In a shocking and upsetting new report, Human Rights Watch interviewed four men who fell afoul of Chechnya’s ‘gay purge’, offering yet more evidence of the systematic abuses and tortures the country’s authorities have subjected LGBT+ people to.
It has been widely documented that LGBT+ people have been subjected to harassment, persecution, arbitrary or unlawful arrests or detentions, tortures, enforced disappearances and extrajudicial executions. Many have been detained in makeshift prisons, where they were tortured and in some cases killed. Chechen officials also encouraged families to murder suspected gay relatives.
This new report details how the men were detained separately between three and 20 days in the time period from December 2018 to February 2019. During their interviews with Human Rights Watch, they described a catalogue of tortures including beatings with pipes and sticks, being kicked, electrocuted, and in one awful case, being raped with a stick.
Two years on from the violent ‘gay purge’ in #Chechnya, no one has been held accountable for these crimes.
As attacks continue, it is vital that we put as much international pressure on the Russian government to end this cruel human rights abuse.pic.twitter.com/eSAwfbQp9z
— Amnesty UK Rainbow Network (@AmnestyUK_LGBTI) May 5, 2019
The men were unlawfully detained in the Grozny Internal Affairs Department compound when police presumed they were gay. Once in detention, they were repeatedly interrogated and intimidated in order to make them identify other gay men they knew, their phones being taken in case they held information which could lead to other detentions. Some of the men had their heads shaved while all of them were deprived of food and water.
One of the men said in the report, “They screamed at me. One of them started kicking me, I dropped to the floor, flat on my stomach… Another one then beat me with a stick, from the waist down, he was hitting me very hard for some five minutes. Then they made me kneel on the floor and put metal clips on my thumbs [the wires were hooked to a device delivering electric shocks], he turned the knob [of the device], first slowly and then faster and faster.

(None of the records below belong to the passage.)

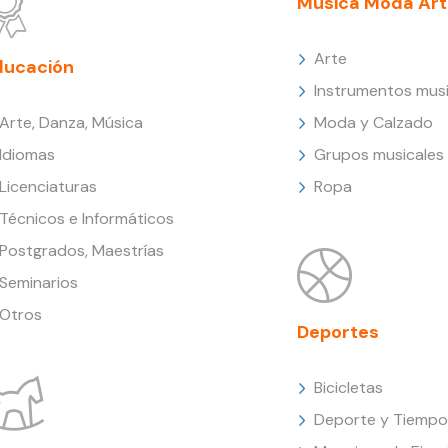
Música Moda Art
Arte
ducación
Instrumentos musi
Arte, Danza, Música
Moda y Calzado
Idiomas
Grupos musicales
Licenciaturas
Ropa
Técnicos e Informáticos
Postgrados, Maestrías
Seminarios
Otros
Deportes
Bicicletas
Deporte y Tiempo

“With every turn, my hands bounced up and excruciating pain went through them… He stopped when I screamed my heart was about to burst. They took the clips off and my hands were heavy and felt dead.”
Let’s get loud – sign petition, RT and tell #Putin: Stop the killing of LGBTI people in #Chechnya https://t.co/qpCauN9kDe
— Amnesty UK Rainbow Network (@AmnestyUK_LGBTI) May 6, 2019
In the majority of the cases, police demanded large sums of money to release the men, while one interviewee described how when his family were called to collect him, the police told them he was gay and indirectly encouraged them to kill him.
The report goes into further disturbing detail on the mens’ experiences. Rachel Denber, a spokesperson for Human Rights Watch, said “There wasn’t anything remotely resembling an effective investigation into the anti-gay purge of 2017, when Chechen police rounded up and tortured dozens of men they suspected of being gay. Impunity for the 2017 anti-gay purge has sanctioned a new wave of torture and humiliation in Chechnya.”